It took a lot of tweaking to give it the right feel. imho it shouldn't start
fetching to fast in case the mouse is only moved over the link. Loading to
many assets at the same time is also bad. Some should preload with a delay and
hovering over a different link should discontinue preloading the previous
assets.

Perhaps there is room for a paid version that crawls the linked pages a few
times and preloads static assets. Who knows, perhaps you could load css, js
and json as well as images and icons.

Or (to make it truly magical) make the amount of preloading depend on how slow
a round trip resolves. If loading the favicon.ico (from the users location)
takes 2+ seconds the html probably wont arrive any time soon.

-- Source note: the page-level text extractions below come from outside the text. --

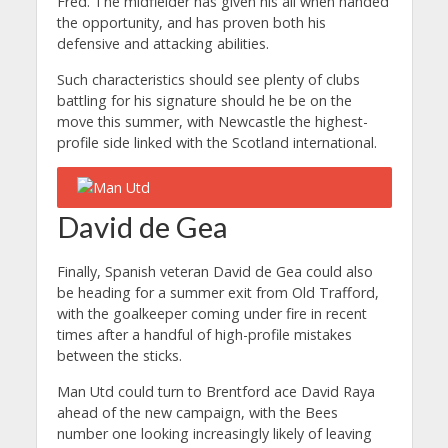
Fred. The midfielder has given his all when handed
the opportunity, and has proven both his
defensive and attacking abilities.
Such characteristics should see plenty of clubs
battling for his signature should he be on the
move this summer, with Newcastle the highest-
profile side linked with the Scotland international.
David de Gea
Finally, Spanish veteran David de Gea could also
be heading for a summer exit from Old Trafford,
with the goalkeeper coming under fire in recent
times after a handful of high-profile mistakes
between the sticks.
Man Utd could turn to Brentford ace David Raya
ahead of the new campaign, with the Bees
number one looking increasingly likely of leaving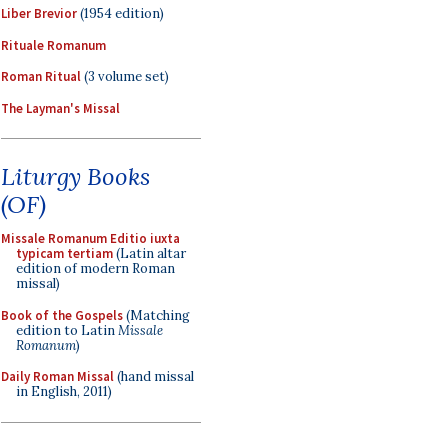
Liber Brevior
(1954 edition)
Rituale Romanum
Roman Ritual
(3 volume set)
The Layman's Missal
Liturgy Books
(OF)
Missale Romanum Editio iuxta
typicam tertiam
(Latin altar
edition of modern Roman
missal)
Book of the Gospels
(Matching
edition to Latin
Missale
Romanum
)
Daily Roman Missal
(hand missal
in English, 2011)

Fun stuff, keep up the good work.

[1]-
[http://web.archive.org/web/20130329183223/http://widgets.ope...](http://web.archive.org/web/20130329183223/http://widgets.opera.com/widget/4282/)

------
chatmasta
Will this cause problems with "links" that are entirely rendered on the client
side? i.e. using something like react-router... In that case, could it result
in the react app setting invalid state because it thinks the user is on a page
when it's not?

My guess is what would happen when "pre-fetching" a react-router link, is that
it would prefetch the JS bundle all over again for no gain.

------
tgb
I'm just surprised at how slow my hover-to-click time was (never got it below
100ms). Thought it would be <50ms for sure when trying hard.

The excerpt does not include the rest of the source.